Mon, Jan 25, 2010 - Page 11 News List

Volcker’s back in Obama bank plan

GETTING TOUGH Until now, the 82-year-old former US Federal Reserve chairman had tried unsuccessfully to persuade US President Barack Obama to rein in banks


Presidential Economic Recovery Advisory Board Chair Paul Volcker, left, listens as US President Barack Obama speaks about financial reform following their meeting at the White House in Washington on Thursday.


The crackdown on US banks announced by US President Barack Obama marks a comeback for Paul Volcker, the economic adviser whose ideas forged the battle plan.

Though Volcker a few weeks ago said that his opinions were only “one voice,” Obama put him front and center for praise as he announced the plan on Thursday, flanked by the former central bank chief.

“I’m proposing a simple and common sense reform, which we’re calling the ‘Volcker Rule’ — after this tall guy behind me,” the president said.

The “Volcker Rule” limits the size and scope of financial institutions and prohibits banks that engage in commercial activities, such as holding customer savings and deposits, from proprietary trading — making investments on their own behalf.

The 82-year-old former US Federal Reserve chairman (1979 to 1987) supported Obama during his Democratic bid for the presidency and subsequently was tapped to head the president’s Economic Recovery Advisory Board, an independent, nonpartisan body created to tackle the worst recession in decades.

But Volcker, who tamed soaring inflation in the 1980s, had pleaded in vain for months for government action to stop commercial banks from engaging in so-called “prop trading.”

In an interview published on Friday on a Wall Street Journal blog, Volcker said he was not surprised by the president’s choice.

“We’ve discussed this proposal for a year,” Volcker said, adding that he always believed that Obama was “sympathetic” to his point of view, the online article said.

“He could have fooled us,” the report said.

In October, the New York Times dedicated a lengthy article to his failure to capture Obama’s ear, which inclined toward the White House’s official teams of advisers and particularly listened to his top economic adviser, Larry Summers.
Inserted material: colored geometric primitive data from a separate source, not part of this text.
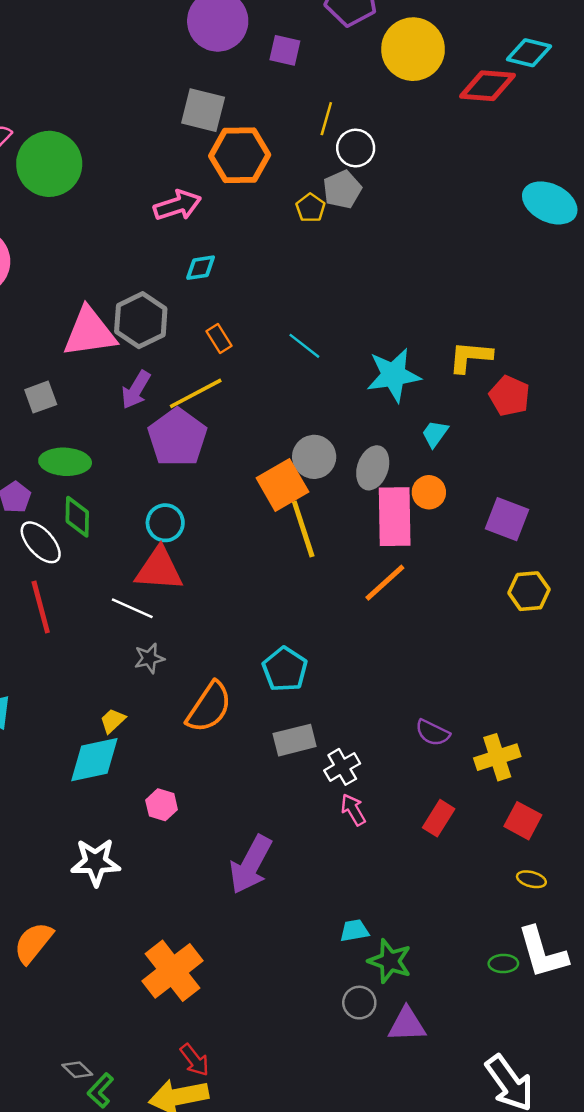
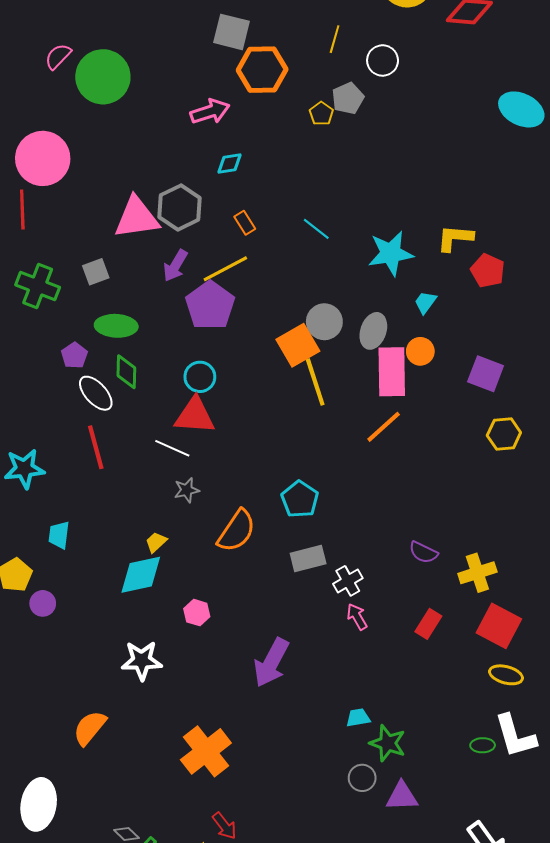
white circle: (356, 148) -> (383, 60), moved
red square: (523, 821) -> (499, 626), size x1.4
yellow ellipse: (531, 879) -> (506, 675), size x1.4

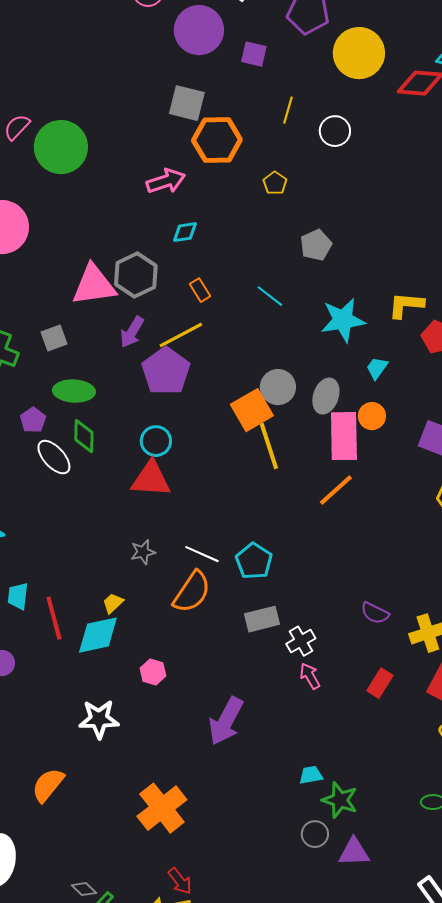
gray pentagon: (348, 98) -> (316, 245), moved
red line: (96, 447) -> (54, 618), moved
white line: (172, 448) -> (202, 554), moved

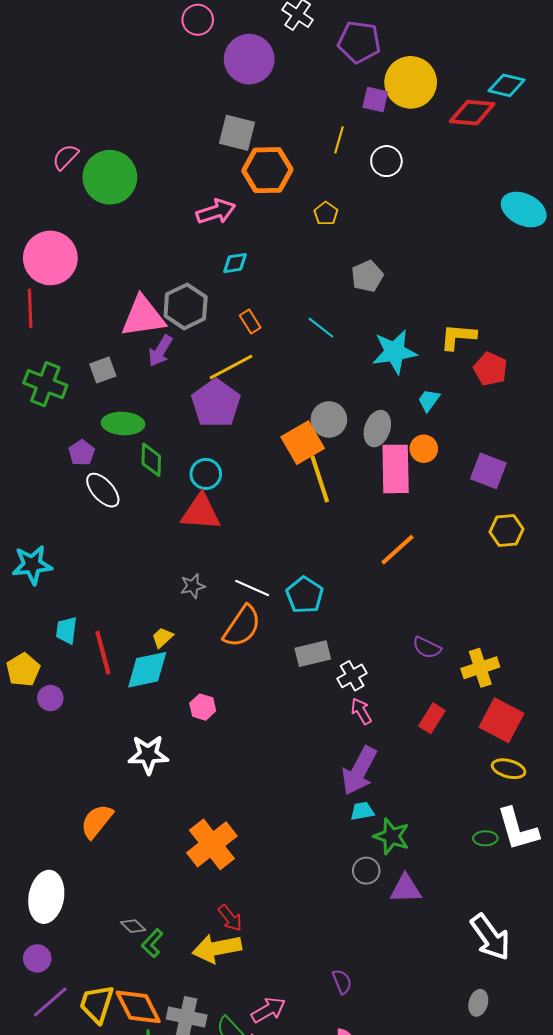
purple square: (254, 54) -> (375, 100), moved
purple arrow: (132, 332) -> (160, 351), moved
green diamond: (84, 436) -> (151, 460), moved
orange line: (336, 490) -> (398, 550), moved
purple arrow: (226, 721) -> (359, 771), moved

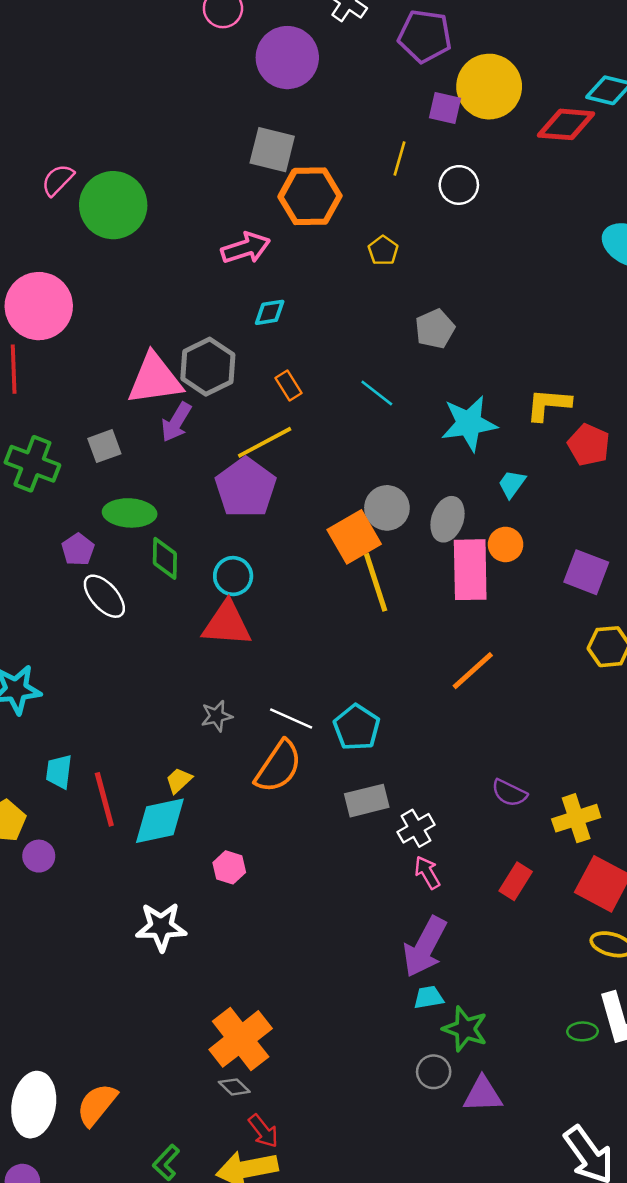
orange semicircle: (97, 821) -> (97, 1105), moved
gray diamond: (133, 926) -> (234, 1087), moved

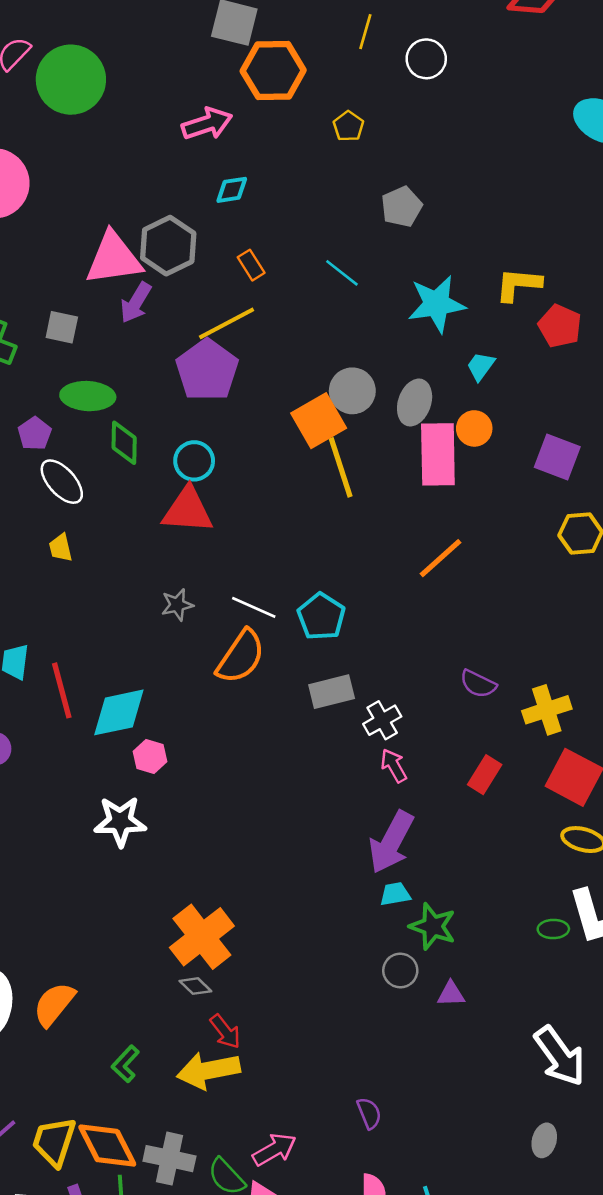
gray square: (104, 446) -> (62, 327), turned 32
yellow trapezoid: (179, 780) -> (61, 548), moved, turned -60
pink hexagon: (229, 867) -> (150, 757), moved
purple triangle: (483, 1094) -> (451, 994), size x0.7

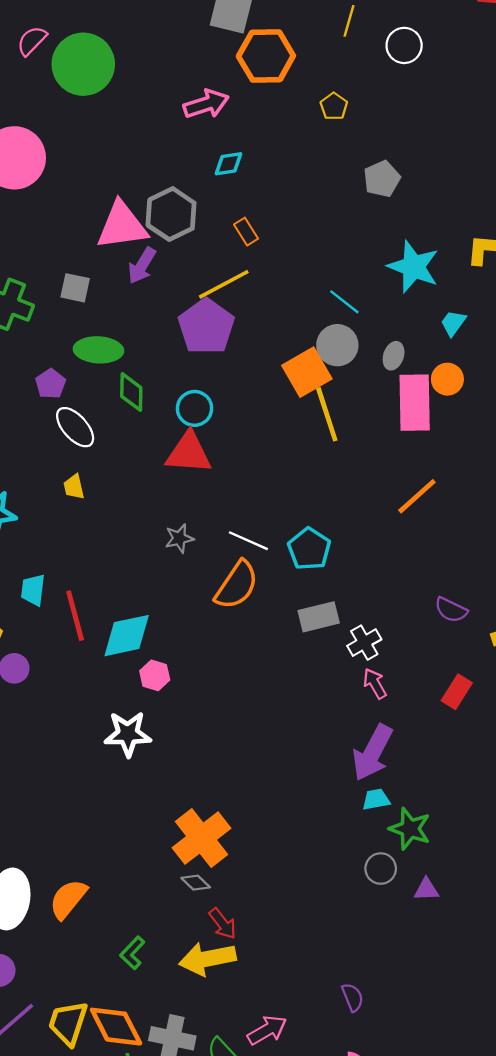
cyan line: (342, 273) -> (344, 302), moved
cyan star: (437, 304) -> (413, 267), turned 30
gray ellipse: (415, 403) -> (394, 356), size x0.7

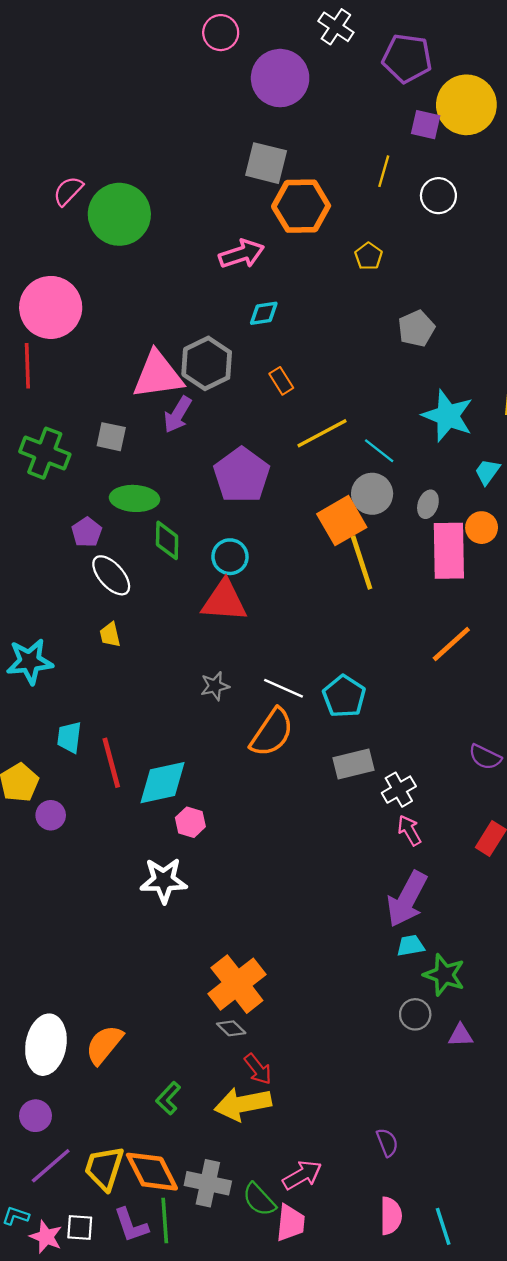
yellow line: (224, 284) -> (322, 433), moved

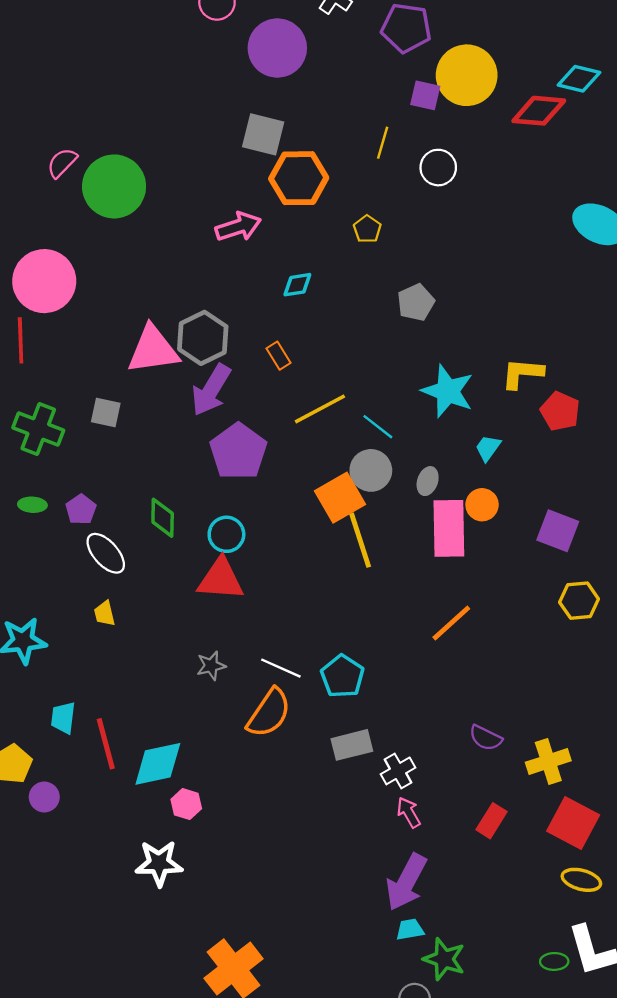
cyan diamond: (264, 313) -> (297, 285), moved
purple arrow: (178, 415) -> (211, 390), moved, size x1.4
green ellipse: (134, 498) -> (32, 505), moved, size x0.6

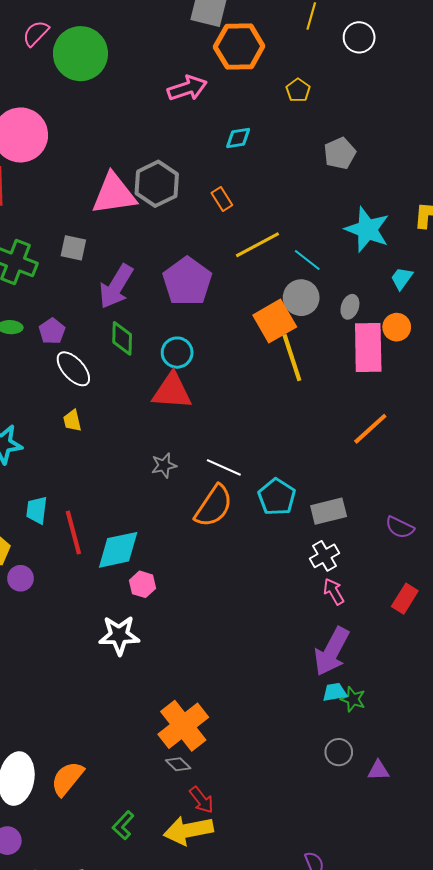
purple arrow: (211, 390) -> (116, 286), moved
cyan pentagon: (342, 676) -> (277, 497), moved
gray rectangle: (352, 745) -> (329, 511), moved
green star: (444, 959) -> (353, 699), moved, size x0.7

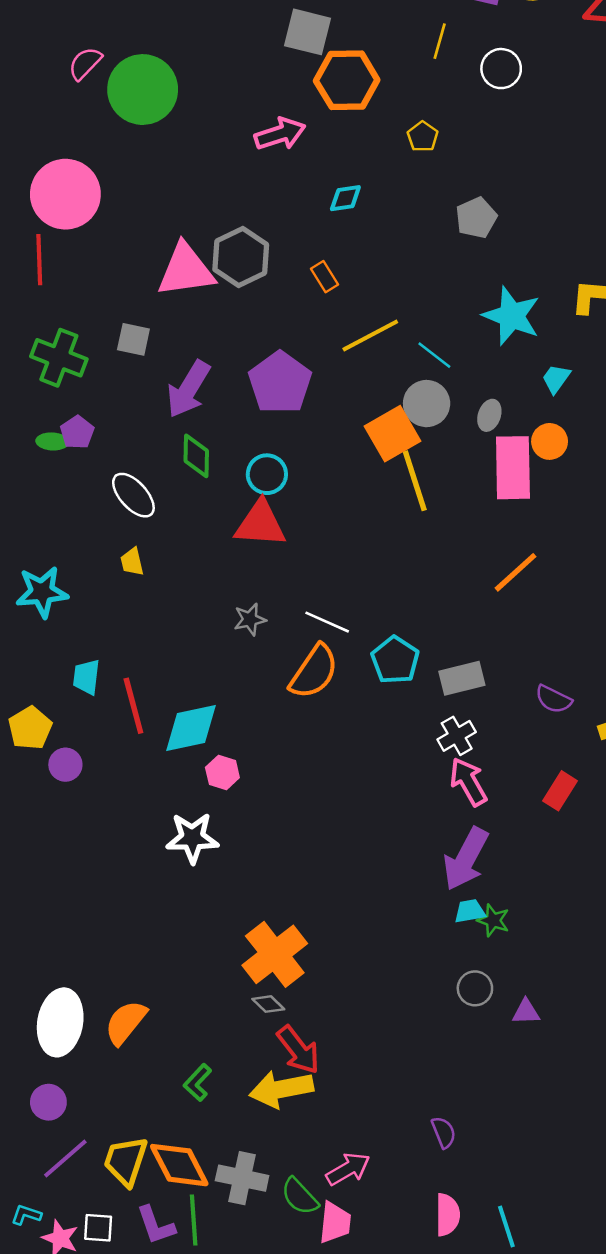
purple pentagon: (52, 331) -> (77, 432), moved
pink arrow: (334, 591) -> (468, 782), size x1.4
red arrow: (201, 800) -> (298, 1050), size x1.4

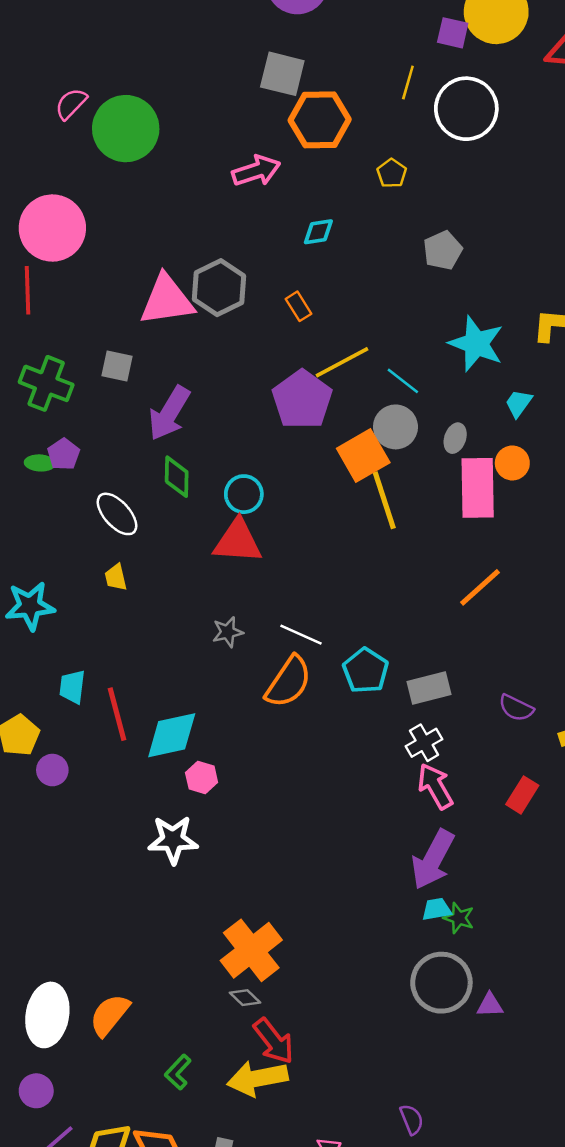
white circle: (501, 69) -> (466, 109), size x1.6
purple pentagon: (280, 383) -> (302, 400), moved
gray circle: (475, 988) -> (441, 983), size x1.8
Along with former US Treasury secretary Robert Rubin, whose deputy he was from 1995 to 1999 before succeeding him, Summers is one of the architects of financial deregulation under former US president Bill Clinton.

That deregulation was capped in 1999 with the congressional repeal of a Depression-era law to accommodate banking giant Citigroup, born of the merger of the bank Citicorp and insurance titan Travelers in the prior year.

Rubin, who advised Obama during his White House campaign, for many years had been a Travelers special advisor and board member.

The 1933 Glass-Steagall Act prohibited commercial banks from underwriting corporate securities, or acting as brokerages.

Volcker is seeking a new version of the law but, until just recently, he had seemed to be a voice in the desert facing countervailing winds from Summers, his former protege, Treasury Secretary ­Timothy ­Geithner, and other Obama economic counselors.

The New York Times article highlighted that Volcker’s “disagreement with the Obama people on whether to restore some version of Glass-Steagall appears to have contributed to published reports that his influence in the administration is fading and that he is rarely if ever in the small Washington office assigned to him.”

As recently as a few weeks ago, Volcker said in a BusinessWeek interview: “The president has heard my arguments a number of times,” but he added: “I am one voice in the conversation, and there are others.”

Ultimately, he told the magazine: “He’s the president. He decides.”